• **PROBLEM DESCRIPTION**
Print every entry exactly once more, omitting each picture.

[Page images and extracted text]
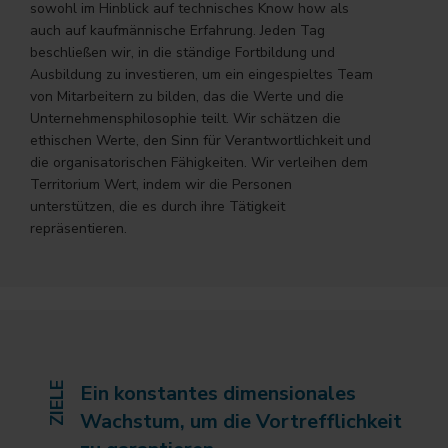
sowohl im Hinblick auf technisches Know how als
auch auf kaufmännische Erfahrung. Jeden Tag
beschließen wir, in die ständige Fortbildung und
Ausbildung zu investieren, um ein eingespieltes Team
von Mitarbeitern zu bilden, das die Werte und die
Unternehmensphilosophie teilt. Wir schätzen die
ethischen Werte, den Sinn für Verantwortlichkeit und
die organisatorischen Fähigkeiten. Wir verleihen dem
Territorium Wert, indem wir die Personen
unterstützen, die es durch ihre Tätigkeit
repräsentieren.
ZIELE
Ein konstantes dimensionales
Wachstum, um die Vortrefflichkeit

• **THE ANSWER**
sowohl im Hinblick auf technisches Know how als
auch auf kaufmännische Erfahrung. Jeden Tag
beschließen wir, in die ständige Fortbildung und
Ausbildung zu investieren, um ein eingespieltes Team
von Mitarbeitern zu bilden, das die Werte und die
Unternehmensphilosophie teilt. Wir schätzen die
ethischen Werte, den Sinn für Verantwortlichkeit und
die organisatorischen Fähigkeiten. Wir verleihen dem
Territorium Wert, indem wir die Personen
unterstützen, die es durch ihre Tätigkeit
repräsentieren.
ZIELE
Ein konstantes dimensionales
Wachstum, um die Vortrefflichkeit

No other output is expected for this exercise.